The Geezer is Dean Pannell, aka dinotrac.

His long strange trip through computing began in high school, punching WATFOR  onto cards for the  IBM 360 at Rutgers.  His professional start came in the grueling  Systems Engineering Development program at Electronic Data Systems.

From capacity planning and performance analysis to software development, project management, technical writing, system administration and classroom instruction, he’s never forgetten one basic principle: Software is written to meet the needs of the people who use it.  It is developed for a purpose.

Career highlights include patents earned for the load-balancing dispatcher in a nationwide virtual call center router,  and  traveling to Europe to present seminars he had developed for voice application developers on a switching platform that was itself still under heavy development.   Agile development? Try twitchy.

It’s mostly  Ruby on Rails these days, after a progression through perl/CGI, perl/mod_perl, PHP, and, especially, Zope/python.

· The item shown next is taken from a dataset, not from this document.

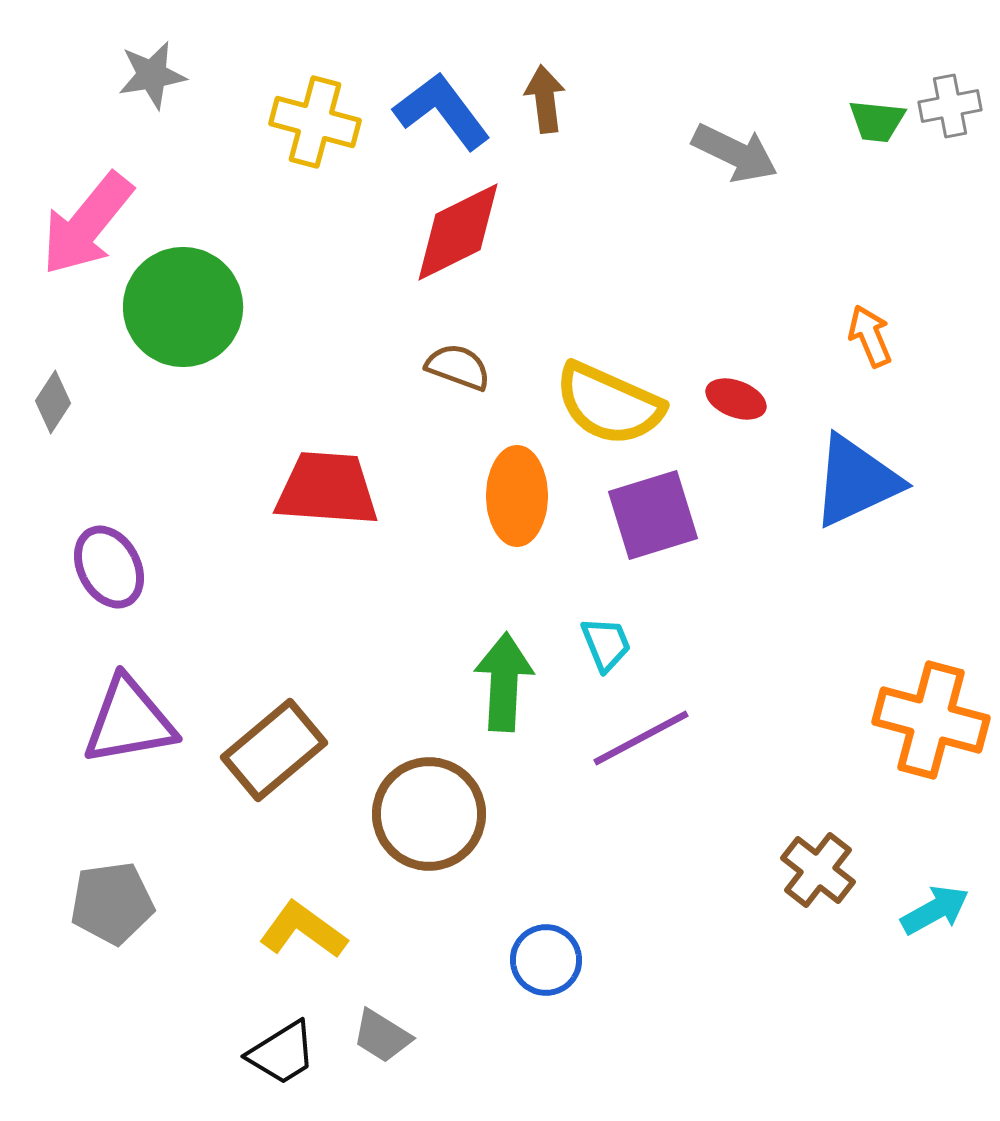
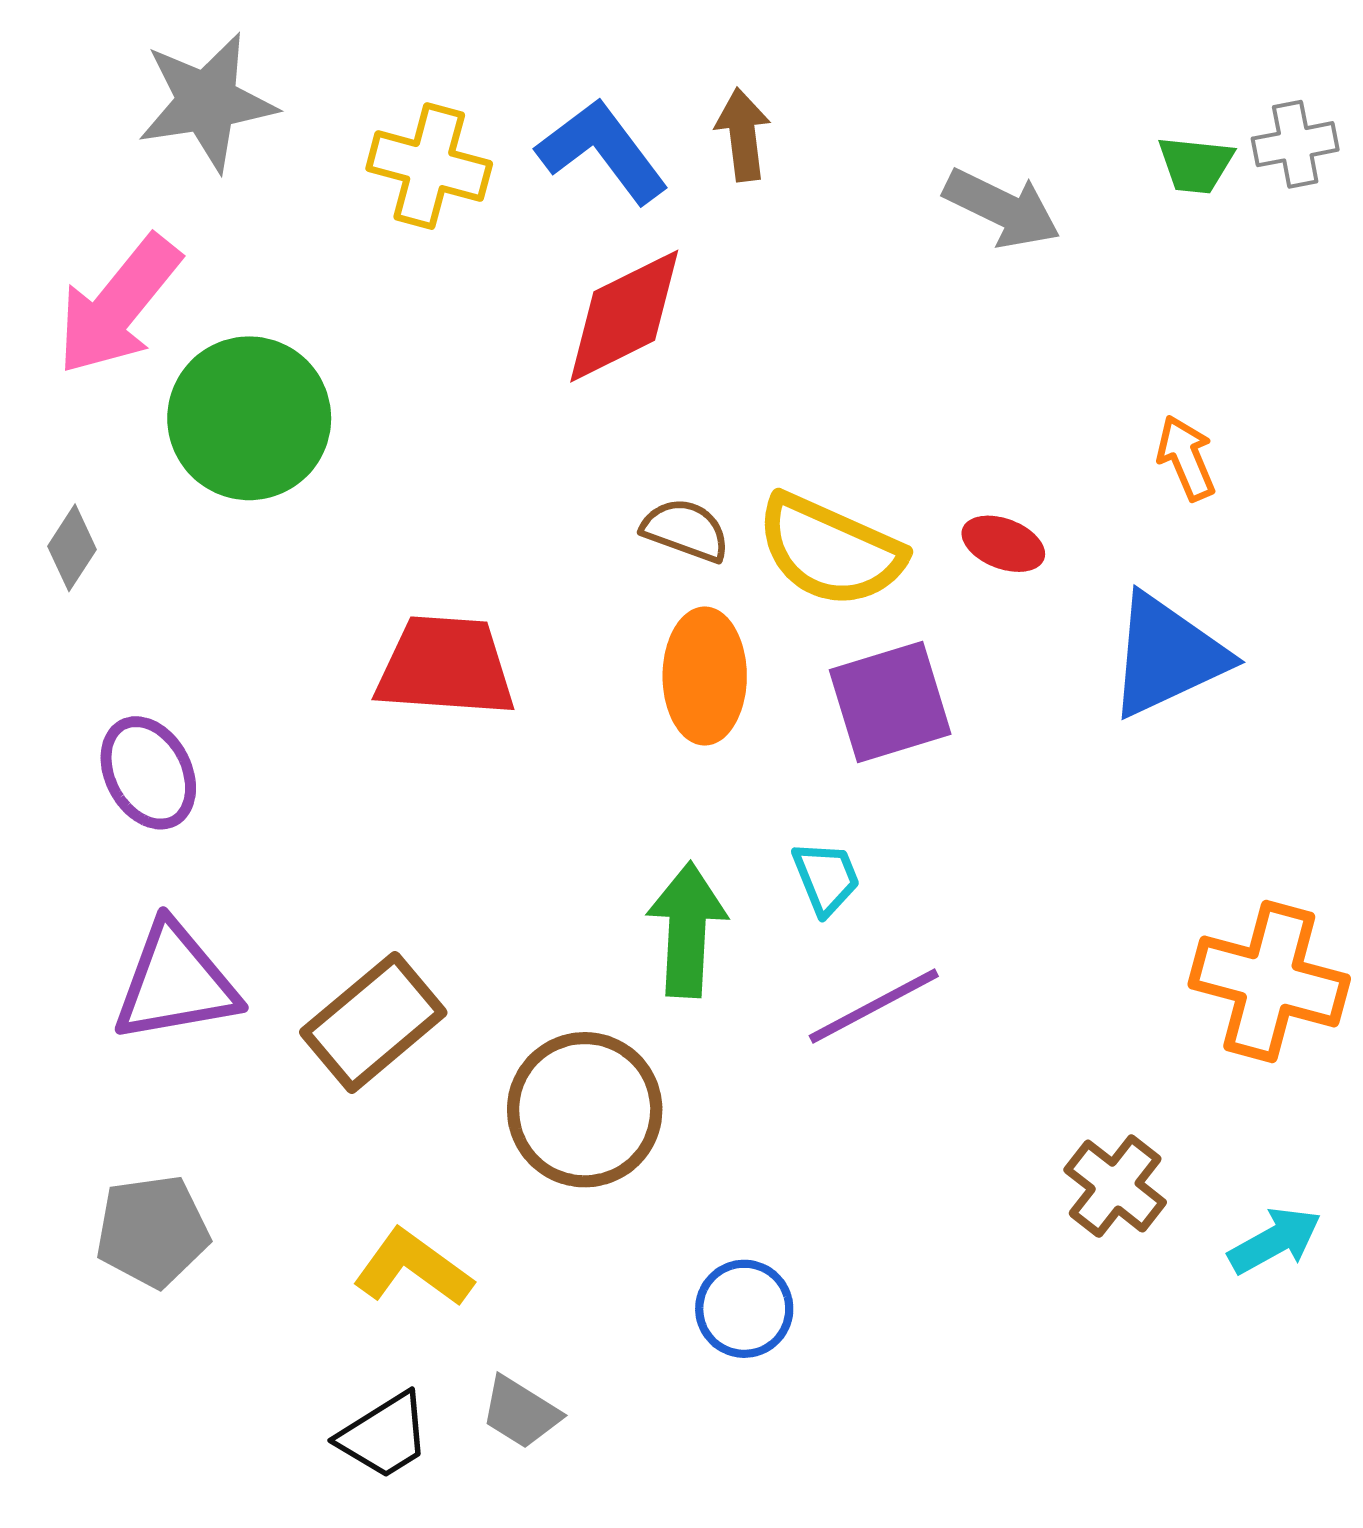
gray star: (152, 75) -> (207, 102), size x1.5
brown semicircle: (458, 367) -> (686, 530), moved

He gravitated to ruby because it’s a natural descendant of perl.  Though very different,  each seeks, in its own way,  to make programming feel natural.  As Matz (Yukihiro Matsumoto, ruby’s developer) put it:

Ruby is designed to make programmers happy.

Rails was a more practical matter.  After years of working in places and incrementally discovering great work done by predecessors, the Geezer appreciates that Rails is more than a piece of technology.  The “rails way”, from its aggressive support for agile development to its emphasis on convention over configuration, creates a sort of Universal Corporate Culture that gives Railhands a leg up on development and maintenance.